Available data ->
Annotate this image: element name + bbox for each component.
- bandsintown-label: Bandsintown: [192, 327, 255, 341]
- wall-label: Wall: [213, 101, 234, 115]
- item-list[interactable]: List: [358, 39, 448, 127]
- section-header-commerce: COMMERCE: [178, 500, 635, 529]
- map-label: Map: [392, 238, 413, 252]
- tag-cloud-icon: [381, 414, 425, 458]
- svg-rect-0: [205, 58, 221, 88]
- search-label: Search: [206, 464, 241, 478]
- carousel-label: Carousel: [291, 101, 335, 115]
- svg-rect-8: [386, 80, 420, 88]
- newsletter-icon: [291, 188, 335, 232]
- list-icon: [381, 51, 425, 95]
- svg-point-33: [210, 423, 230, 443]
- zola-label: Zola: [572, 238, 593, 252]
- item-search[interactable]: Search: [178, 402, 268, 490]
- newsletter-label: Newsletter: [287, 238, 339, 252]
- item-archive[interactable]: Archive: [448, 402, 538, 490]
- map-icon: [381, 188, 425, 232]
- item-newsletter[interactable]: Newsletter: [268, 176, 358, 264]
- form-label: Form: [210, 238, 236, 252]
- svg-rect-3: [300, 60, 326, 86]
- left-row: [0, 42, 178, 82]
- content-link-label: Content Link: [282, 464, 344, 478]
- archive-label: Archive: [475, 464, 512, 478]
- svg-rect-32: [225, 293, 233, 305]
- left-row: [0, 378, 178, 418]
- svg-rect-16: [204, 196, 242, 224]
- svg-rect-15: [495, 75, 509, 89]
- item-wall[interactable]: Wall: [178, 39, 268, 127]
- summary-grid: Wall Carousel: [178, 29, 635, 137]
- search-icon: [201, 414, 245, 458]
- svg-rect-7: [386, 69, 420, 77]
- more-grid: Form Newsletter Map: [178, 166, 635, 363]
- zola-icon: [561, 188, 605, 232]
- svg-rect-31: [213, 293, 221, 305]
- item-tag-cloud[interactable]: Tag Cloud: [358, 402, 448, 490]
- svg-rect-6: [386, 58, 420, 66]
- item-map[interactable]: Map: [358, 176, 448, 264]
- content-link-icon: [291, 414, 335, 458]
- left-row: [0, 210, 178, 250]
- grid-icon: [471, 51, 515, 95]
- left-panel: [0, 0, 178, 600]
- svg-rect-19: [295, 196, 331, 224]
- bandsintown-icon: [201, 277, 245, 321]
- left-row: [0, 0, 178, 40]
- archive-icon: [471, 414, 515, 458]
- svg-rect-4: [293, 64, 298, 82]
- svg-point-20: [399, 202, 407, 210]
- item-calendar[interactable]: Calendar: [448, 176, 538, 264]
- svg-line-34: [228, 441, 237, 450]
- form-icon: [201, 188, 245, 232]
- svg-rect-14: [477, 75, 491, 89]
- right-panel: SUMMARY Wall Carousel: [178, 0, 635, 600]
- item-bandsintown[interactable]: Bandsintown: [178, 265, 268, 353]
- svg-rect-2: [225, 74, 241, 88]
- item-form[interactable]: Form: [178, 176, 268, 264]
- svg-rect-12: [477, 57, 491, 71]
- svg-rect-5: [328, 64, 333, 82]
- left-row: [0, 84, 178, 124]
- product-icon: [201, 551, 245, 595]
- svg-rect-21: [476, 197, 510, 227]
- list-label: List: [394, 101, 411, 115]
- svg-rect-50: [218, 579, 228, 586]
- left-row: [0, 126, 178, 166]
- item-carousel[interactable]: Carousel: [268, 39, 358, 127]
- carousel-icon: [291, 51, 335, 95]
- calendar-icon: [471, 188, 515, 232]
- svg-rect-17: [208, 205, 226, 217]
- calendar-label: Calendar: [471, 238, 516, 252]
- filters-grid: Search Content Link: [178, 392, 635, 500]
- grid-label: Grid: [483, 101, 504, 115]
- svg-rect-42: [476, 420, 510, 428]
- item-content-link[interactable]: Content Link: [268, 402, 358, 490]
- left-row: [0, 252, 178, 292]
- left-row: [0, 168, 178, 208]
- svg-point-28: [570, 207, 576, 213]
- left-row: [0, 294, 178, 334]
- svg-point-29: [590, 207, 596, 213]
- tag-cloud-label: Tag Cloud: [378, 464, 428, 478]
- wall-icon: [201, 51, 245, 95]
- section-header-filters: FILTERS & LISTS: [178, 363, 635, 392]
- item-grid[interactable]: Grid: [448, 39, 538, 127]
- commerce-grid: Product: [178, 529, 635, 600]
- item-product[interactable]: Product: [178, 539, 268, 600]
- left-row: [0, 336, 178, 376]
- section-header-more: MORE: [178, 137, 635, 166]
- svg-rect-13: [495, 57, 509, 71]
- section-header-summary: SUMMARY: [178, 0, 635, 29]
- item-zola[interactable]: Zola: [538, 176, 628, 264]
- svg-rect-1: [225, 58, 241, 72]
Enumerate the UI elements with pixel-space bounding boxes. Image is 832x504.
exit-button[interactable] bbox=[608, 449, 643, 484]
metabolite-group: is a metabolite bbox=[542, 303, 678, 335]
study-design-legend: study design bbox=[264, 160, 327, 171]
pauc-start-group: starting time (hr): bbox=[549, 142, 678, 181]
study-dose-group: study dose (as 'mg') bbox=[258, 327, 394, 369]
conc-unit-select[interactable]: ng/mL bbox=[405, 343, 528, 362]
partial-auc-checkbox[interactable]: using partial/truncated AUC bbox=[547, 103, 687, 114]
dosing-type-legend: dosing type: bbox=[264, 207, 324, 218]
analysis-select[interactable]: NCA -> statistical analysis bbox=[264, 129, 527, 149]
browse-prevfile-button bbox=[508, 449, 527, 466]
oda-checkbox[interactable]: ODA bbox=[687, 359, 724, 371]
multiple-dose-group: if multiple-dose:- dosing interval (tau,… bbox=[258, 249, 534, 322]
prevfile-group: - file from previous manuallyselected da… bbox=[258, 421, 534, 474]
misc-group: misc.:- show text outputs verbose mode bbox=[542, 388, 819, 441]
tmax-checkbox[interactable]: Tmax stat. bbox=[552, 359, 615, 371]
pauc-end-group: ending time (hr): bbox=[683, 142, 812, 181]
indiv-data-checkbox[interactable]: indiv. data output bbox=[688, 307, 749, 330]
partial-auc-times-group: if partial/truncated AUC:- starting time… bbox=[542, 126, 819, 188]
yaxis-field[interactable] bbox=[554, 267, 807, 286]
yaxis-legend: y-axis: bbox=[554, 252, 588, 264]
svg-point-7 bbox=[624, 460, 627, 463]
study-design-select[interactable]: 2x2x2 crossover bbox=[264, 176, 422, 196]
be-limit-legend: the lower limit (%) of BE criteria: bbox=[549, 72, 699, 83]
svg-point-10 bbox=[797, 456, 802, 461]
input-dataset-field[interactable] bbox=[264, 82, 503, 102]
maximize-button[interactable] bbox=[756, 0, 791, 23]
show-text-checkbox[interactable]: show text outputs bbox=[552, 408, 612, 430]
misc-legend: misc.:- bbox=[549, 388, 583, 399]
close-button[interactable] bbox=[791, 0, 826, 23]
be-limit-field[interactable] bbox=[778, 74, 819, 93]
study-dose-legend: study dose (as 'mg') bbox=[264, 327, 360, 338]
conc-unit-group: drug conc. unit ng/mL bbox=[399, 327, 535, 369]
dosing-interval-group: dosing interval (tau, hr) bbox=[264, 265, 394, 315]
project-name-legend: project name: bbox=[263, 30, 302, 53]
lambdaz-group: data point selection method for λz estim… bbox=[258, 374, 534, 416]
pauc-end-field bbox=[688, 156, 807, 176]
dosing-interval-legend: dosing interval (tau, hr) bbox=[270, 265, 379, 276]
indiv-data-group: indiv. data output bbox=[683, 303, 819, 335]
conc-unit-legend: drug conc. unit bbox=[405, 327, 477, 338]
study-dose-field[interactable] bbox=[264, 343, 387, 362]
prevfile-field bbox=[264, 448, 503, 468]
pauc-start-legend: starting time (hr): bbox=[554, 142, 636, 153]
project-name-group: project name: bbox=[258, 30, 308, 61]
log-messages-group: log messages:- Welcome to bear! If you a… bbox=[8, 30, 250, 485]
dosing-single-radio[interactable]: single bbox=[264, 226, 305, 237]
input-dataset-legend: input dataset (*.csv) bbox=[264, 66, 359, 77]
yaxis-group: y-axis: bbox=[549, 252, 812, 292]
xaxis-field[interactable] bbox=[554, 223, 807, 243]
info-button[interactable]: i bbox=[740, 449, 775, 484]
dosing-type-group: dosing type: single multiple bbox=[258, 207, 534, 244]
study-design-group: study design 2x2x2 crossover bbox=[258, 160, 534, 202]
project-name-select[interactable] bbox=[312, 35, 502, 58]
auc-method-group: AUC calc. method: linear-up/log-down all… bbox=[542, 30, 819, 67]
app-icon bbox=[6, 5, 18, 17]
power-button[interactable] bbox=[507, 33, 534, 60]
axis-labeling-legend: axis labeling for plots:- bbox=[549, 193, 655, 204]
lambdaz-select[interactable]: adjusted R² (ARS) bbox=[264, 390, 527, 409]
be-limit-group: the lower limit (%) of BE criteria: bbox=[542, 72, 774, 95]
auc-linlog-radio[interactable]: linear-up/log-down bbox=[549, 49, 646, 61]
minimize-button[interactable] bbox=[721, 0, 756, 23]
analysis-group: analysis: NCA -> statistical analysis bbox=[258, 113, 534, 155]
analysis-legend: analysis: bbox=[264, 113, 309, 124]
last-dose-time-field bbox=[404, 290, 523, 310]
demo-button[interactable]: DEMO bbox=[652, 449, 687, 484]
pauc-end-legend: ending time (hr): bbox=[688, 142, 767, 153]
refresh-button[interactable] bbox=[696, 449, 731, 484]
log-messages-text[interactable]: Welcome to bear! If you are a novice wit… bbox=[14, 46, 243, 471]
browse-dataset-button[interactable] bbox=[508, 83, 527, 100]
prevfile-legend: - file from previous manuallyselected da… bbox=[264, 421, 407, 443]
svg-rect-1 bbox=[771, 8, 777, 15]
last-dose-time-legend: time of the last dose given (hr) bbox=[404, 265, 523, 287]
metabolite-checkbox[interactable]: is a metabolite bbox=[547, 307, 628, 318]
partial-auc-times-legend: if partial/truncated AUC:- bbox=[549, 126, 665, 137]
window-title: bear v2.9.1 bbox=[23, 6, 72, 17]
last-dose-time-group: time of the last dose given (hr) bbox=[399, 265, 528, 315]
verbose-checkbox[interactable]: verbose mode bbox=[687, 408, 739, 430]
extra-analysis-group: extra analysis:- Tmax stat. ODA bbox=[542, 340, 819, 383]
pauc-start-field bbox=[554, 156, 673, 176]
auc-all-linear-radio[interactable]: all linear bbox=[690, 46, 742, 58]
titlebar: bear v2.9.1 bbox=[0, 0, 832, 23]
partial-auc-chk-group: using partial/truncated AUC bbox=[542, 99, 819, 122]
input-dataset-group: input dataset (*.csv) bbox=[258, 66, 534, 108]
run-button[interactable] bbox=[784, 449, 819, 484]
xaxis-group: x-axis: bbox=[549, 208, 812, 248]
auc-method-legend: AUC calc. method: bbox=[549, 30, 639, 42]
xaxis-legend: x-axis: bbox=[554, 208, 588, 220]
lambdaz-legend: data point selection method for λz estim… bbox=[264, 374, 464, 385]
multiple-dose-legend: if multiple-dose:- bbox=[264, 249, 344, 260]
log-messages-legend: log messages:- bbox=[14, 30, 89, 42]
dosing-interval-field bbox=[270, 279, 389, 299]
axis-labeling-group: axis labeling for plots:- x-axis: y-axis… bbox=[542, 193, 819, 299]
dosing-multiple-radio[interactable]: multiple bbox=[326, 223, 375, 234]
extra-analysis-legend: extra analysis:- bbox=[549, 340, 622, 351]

Prompt -> Copy out all lines above that include the string "last".

Written solution ->
last-dose-time-field bbox=[404, 290, 523, 310]
last-dose-time-legend: time of the last dose given (hr) bbox=[404, 265, 523, 287]
last-dose-time-group: time of the last dose given (hr) bbox=[399, 265, 528, 315]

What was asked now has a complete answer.